Attack Investigation | Encyclopedia MDPI

Attack Investigation: Comparison

Please note this is a comparison between Version 1 by Jiawei Li and Version 2 by Wendy Huang.

Attack investigation is an important research field in forensics analysis. Many existing supervised attack investigation methods rely on well-labeled data for effective training. While the unsupervised approach based on BERT can mitigate the issues, the high degree of similarity between certain real-world attacks and normal behaviors makes it challenging to accurately identify disguised attacks.

attack investigation
contrastive learning
audit logs
APT
deep learning (DL)

1. Introduction

Enterprises face threats from covert and persistent multi-step attacks [1], such as Advanced Persistent Threats (APT). To counter such attacks, attack investigation approaches have been extensively researched in order to identify and trace attack behaviors within information systems, which is an important research field of forensic analysis ^[2][3][4][5][2,3,4,5]. These methods conduct the comprehensive causality analysis of a large volume of audit logs collected from ubiquitous system monitoring to identify attack patterns that imply the tactics and objectives of attackers ^[6][7][8][9][6,7,8,9]. However, traditional methods rely heavily on feature engineering and require extensive manual work ^{[10][11][12][13]}[10,11,12,13]. In contrast, deep learning (DL) techniques have the capacity to learn irregular patterns from massive amounts of data that may elude human observation, thereby facilitating the automation of data analysis processes.

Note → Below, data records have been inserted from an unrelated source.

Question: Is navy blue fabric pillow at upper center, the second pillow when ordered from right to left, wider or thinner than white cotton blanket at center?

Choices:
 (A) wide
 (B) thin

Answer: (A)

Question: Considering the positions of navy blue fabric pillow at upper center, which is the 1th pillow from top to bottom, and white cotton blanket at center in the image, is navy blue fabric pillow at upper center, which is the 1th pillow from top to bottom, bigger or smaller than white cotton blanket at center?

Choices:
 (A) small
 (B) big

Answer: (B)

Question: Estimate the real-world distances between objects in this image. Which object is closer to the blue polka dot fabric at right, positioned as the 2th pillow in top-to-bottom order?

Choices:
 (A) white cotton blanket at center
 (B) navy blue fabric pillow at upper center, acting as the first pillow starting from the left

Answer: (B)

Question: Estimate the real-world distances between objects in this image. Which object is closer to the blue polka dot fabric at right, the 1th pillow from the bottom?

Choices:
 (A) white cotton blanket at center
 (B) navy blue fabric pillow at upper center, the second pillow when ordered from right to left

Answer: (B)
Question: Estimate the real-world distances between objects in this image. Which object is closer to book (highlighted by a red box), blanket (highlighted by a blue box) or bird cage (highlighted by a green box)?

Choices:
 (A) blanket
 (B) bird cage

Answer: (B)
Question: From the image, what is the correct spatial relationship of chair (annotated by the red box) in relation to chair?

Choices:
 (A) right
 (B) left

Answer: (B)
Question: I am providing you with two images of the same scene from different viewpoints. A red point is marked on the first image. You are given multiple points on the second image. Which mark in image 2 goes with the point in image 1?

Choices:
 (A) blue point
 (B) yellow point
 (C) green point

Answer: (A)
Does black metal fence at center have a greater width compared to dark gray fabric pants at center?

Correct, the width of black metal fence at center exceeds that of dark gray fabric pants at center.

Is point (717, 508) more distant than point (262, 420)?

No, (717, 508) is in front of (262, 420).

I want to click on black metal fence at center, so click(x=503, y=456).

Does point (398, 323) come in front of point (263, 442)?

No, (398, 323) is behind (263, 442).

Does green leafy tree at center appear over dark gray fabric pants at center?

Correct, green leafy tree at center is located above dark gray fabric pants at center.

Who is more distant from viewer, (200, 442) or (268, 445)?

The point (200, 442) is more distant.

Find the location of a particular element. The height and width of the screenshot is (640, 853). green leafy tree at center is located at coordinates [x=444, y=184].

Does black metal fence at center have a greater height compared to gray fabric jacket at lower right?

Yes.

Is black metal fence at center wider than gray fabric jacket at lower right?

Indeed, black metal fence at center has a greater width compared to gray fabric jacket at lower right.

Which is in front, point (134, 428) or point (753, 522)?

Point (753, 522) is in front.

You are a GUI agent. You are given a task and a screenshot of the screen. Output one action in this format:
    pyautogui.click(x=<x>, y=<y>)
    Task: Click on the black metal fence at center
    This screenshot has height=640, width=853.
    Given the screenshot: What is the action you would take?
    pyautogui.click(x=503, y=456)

Previous research has introduced DL-based methods to advance attack investigation ^[6][14][15][6,14,15], yielding remarkable results. ATLAS [6] and AIRTAG [15] are state-of-the-art DL-based attack investigation approaches. However, these efforts still suffer from the following limitations.

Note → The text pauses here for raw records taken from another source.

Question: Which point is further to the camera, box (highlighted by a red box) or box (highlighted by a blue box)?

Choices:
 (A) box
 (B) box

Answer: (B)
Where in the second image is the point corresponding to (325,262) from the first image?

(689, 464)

Limitation I: lack of high-quality labeled data. ATLAS is a supervised learning method that requires labeled data for training. Unlike general domain DL tasks with publicly available datasets, the research area of attack investigation lacks well-labeled datasets. This is because the audit logs contain detailed confidential information from within enterprises, and making these data public would lead to privacy and security issues. In addition, precisely labeling audit logs necessitates expertise in both log and network security [16], and labeling extensive log data is labor-intensive and error-prone.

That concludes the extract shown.